Fortunately, Samurai director Edward Zwick (Glory) wasn’t one of them. Cast opposite Tom Cruise as towering warlord Katsumoto — the actor’s first American part — Watanabe added another fiery persona to his CV. But critics have been swooning as much over the way he anchors the movie with an eerily quiet, lyric intensity as they have over his samurai skills. ”If you don’t have Katsumoto,” Cruise explains, ”you don’t have a movie.” Zwick agrees. ”His willingness to be small and still and internal is an enormous gift,” says the director, who understands how Watanabe is drawing notices for trumping his 800-pound gorilla of a costar. ”I think nobody would be happier to hear that Ken steals this movie than Tom. They became very good friends.” (So much so, Cruise adds, that ”we would sing on set. We’d make up lines and verses while shooting the battle scenes. He’s fun.”)

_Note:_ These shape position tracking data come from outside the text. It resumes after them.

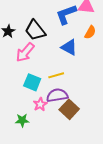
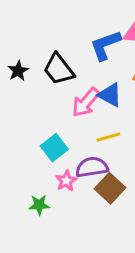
pink arrow: (25, 52) -> (86, 102), moved
yellow line: (56, 75) -> (108, 137), moved
cyan square: (32, 82) -> (54, 148), turned 30

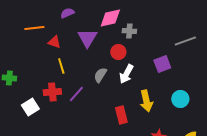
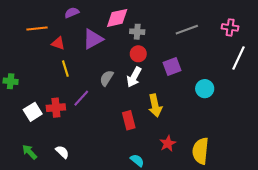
purple triangle: (87, 38) -> (93, 39), turned 30
gray line: (185, 41) -> (187, 30), moved
red circle: (118, 52) -> (138, 54), moved
red cross: (52, 92) -> (56, 108), moved
cyan circle: (180, 99) -> (205, 89), moved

Not bad for a native of the Japanese coastal town of Niigata who played trumpet in the high school band before switching to contemporary theater when he realized he had no musical ability. Just don’t look to Watanabe to brag. His name, he’s quick to divulge, isn’t short for Kenneth but rather is a common moniker that means modesty. It’s no surprise then that Bushido, the traditional honor code personified by Katsumoto, comes naturally to the actor. ”It’s very simple,” he says. ”Honor, honesty, modesty, all of which we can use in daily life.” (Privacy, too: The marriage question gets a curt no comment.) They’re also qualities that led Zwick to hire him: ”He brought this extraordinary sense of having thought about life and death in a very particular way.”
And thus it was that Samurai forced Watanabe to draw on his own scary past. In 1989, he was fresh off breakouts in features (as a truck driver in Tampopo) and TV (as a feudal lord in the popular Japanese drama Masamune the One-Eyed Dragon) when he was diagnosed with leukemia. Though he glosses over it, the star laments that film offers dwindled as a result of his illness, basically confining him to TV in the ’90s. ”I couldn’t finish the film I was working on,” he says of the 1991 Japanese period epic Heaven and Earth. ”And after that many people had an idea that I couldn’t do movies — that they were too demanding.”
Ask him if he’s healthy today, however, and he smacks you on the knee, guffawing ”You saw the movie!” Sure enough, to fill out Katsumoto’s billowing robes and massive armor, Watanabe bulked up, honing his horseback and swordplay prowess and leaving stunt doubles twiddling their thumbs. Aided by speech coaches, he also sharpened a virtually nonexistent command of English until he became a de facto technical adviser.